*Description of the task*. Apart from the pictures, every record here must be copied word for word.
#### Information given
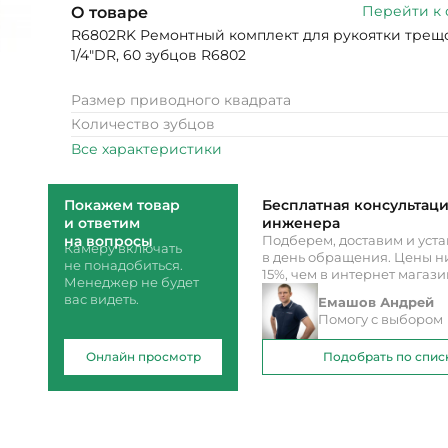
Перейти к
О товаре
R6802RK Ремонтный комплект для рукоятки трещ
1/4"DR, 60 зубцов R6802
Размер приводного квадрата
Количество зубцов
Все характеристики
Покажем товар
Бесплатная консультац
и ответим
инженера
на вопросы
Подберем, доставим и уст
Камеру включать
в день обращения. Цены ни
не понадобиться.
15%, чем в интернет магаз
Менеджер не будет
вас видеть.
Емашов Андрей
Помогу с выбором
Онлайн просмотр
Подобрать по спис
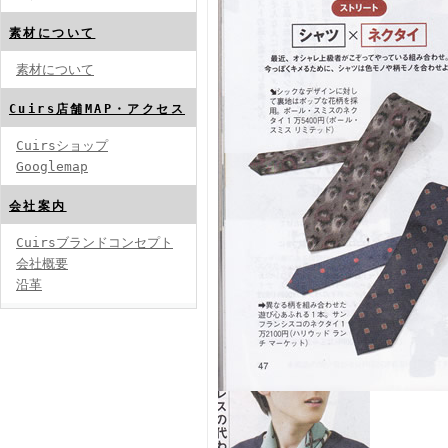
素材について
素材について
Cuirs店舗MAP・アクセス
Cuirsショップ
Googlemap
会社案内
Cuirsブランドコンセプト
会社概要
沿革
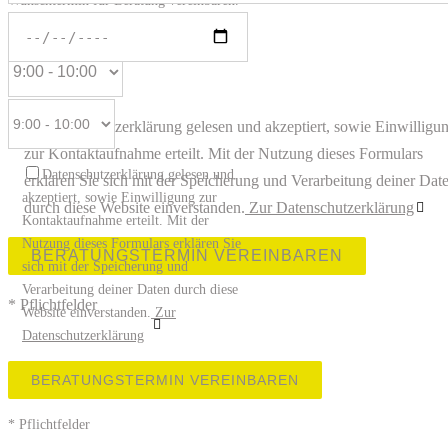
Wunschtermin für Beratung vereinbaren.
Datenschutzerklärung gelesen und akzeptiert, sowie Einwilligu
zur Kontaktaufnahme erteilt. Mit der Nutzung dieses Formulars
Datenschutzerklärung gelesen und
erklären Sie sich mit der Speicherung und Verarbeitung deiner Dat
akzeptiert, sowie Einwilligung zur
durch diese Website einverstanden.
Zur Datenschutzerklärung
Kontaktaufnahme erteilt. Mit der
Nutzung dieses Formulars erklären Sie
Bitte lasse dieses Feld leer.
sich mit der Speicherung und
Verarbeitung deiner Daten durch diese
* Pflichtfelder
Website einverstanden.
Zur
Datenschutzerklärung
Bitte lasse dieses Feld leer.
* Pflichtfelder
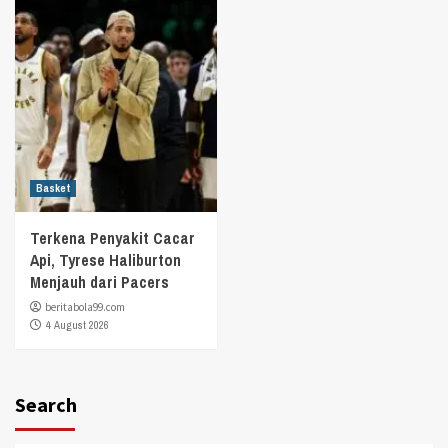
Basket
Terkena Penyakit Cacar
Api, Tyrese Haliburton
Menjauh dari Pacers
beritabola99.com
4 August 2026
Search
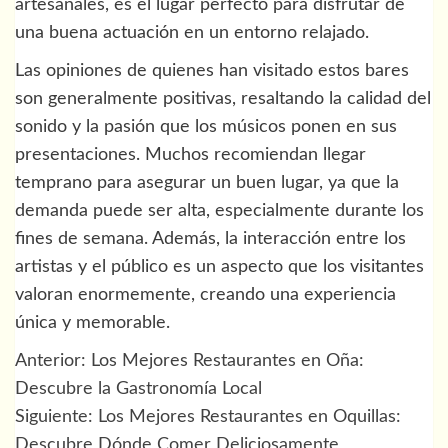
artesanales, es el lugar perfecto para disfrutar de
una buena actuación en un entorno relajado.
Las opiniones de quienes han visitado estos bares
son generalmente positivas, resaltando la calidad del
sonido y la pasión que los músicos ponen en sus
presentaciones. Muchos recomiendan llegar
temprano para asegurar un buen lugar, ya que la
demanda puede ser alta, especialmente durante los
fines de semana. Además, la interacción entre los
artistas y el público es un aspecto que los visitantes
valoran enormemente, creando una experiencia
única y memorable.
Anterior:
Los Mejores Restaurantes en Oña:
Navegación
Descubre la Gastronomía Local
de
Siguiente:
Los Mejores Restaurantes en Oquillas:
Descubre Dónde Comer Deliciosamente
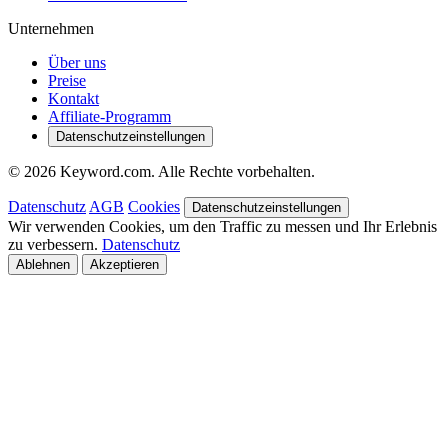
Unternehmen
Über uns
Preise
Kontakt
Affiliate-Programm
Datenschutzeinstellungen
© 2026 Keyword.com. Alle Rechte vorbehalten.
Datenschutz
AGB
Cookies
Datenschutzeinstellungen
Wir verwenden Cookies, um den Traffic zu messen und Ihr Erlebnis
zu verbessern.
Datenschutz
Ablehnen
Akzeptieren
########
*Response to this exercise*.
Перейти к
О товаре
R6802RK Ремонтный комплект для рукоятки трещ
1/4"DR, 60 зубцов R6802
Размер приводного квадрата
Количество зубцов
Все характеристики
Покажем товар
Бесплатная консультац
и ответим
инженера
на вопросы
Подберем, доставим и уст
Камеру включать
в день обращения. Цены ни
не понадобиться.
15%, чем в интернет магаз
Менеджер не будет
вас видеть.
Емашов Андрей
Помогу с выбором
Онлайн просмотр
Подобрать по спис
素材について
素材について
Cuirs店舗MAP・アクセス
Cuirsショップ
Googlemap
会社案内
Cuirsブランドコンセプト
会社概要
沿革
Wunschtermin für Beratung vereinbaren.
Datenschutzerklärung gelesen und akzeptiert, sowie Einwilligu
zur Kontaktaufnahme erteilt. Mit der Nutzung dieses Formulars
Datenschutzerklärung gelesen und
erklären Sie sich mit der Speicherung und Verarbeitung deiner Dat
akzeptiert, sowie Einwilligung zur
durch diese Website einverstanden.
Zur Datenschutzerklärung
Kontaktaufnahme erteilt. Mit der
Nutzung dieses Formulars erklären Sie
Bitte lasse dieses Feld leer.
sich mit der Speicherung und
Verarbeitung deiner Daten durch diese
* Pflichtfelder
Website einverstanden.
Zur
Datenschutzerklärung
Bitte lasse dieses Feld leer.
* Pflichtfelder
Basket
Terkena Penyakit Cacar
Api, Tyrese Haliburton
Menjauh dari Pacers
beritabola99.com
4 August 2026
Search
artesanales, es el lugar perfecto para disfrutar de
una buena actuación en un entorno relajado.
Las opiniones de quienes han visitado estos bares
son generalmente positivas, resaltando la calidad del
sonido y la pasión que los músicos ponen en sus
presentaciones. Muchos recomiendan llegar
temprano para asegurar un buen lugar, ya que la
demanda puede ser alta, especialmente durante los
fines de semana. Además, la interacción entre los
artistas y el público es un aspecto que los visitantes
valoran enormemente, creando una experiencia
única y memorable.
Anterior:
Los Mejores Restaurantes en Oña:
Navegación
Descubre la Gastronomía Local
de
Siguiente:
Los Mejores Restaurantes en Oquillas:
Descubre Dónde Comer Deliciosamente
Unternehmen
Über uns
Preise
Kontakt
Affiliate-Programm
Datenschutzeinstellungen
© 2026 Keyword.com. Alle Rechte vorbehalten.
Datenschutz
AGB
Cookies
Datenschutzeinstellungen
Wir verwenden Cookies, um den Traffic zu messen und Ihr Erlebnis
zu verbessern.
Datenschutz
Ablehnen
Akzeptieren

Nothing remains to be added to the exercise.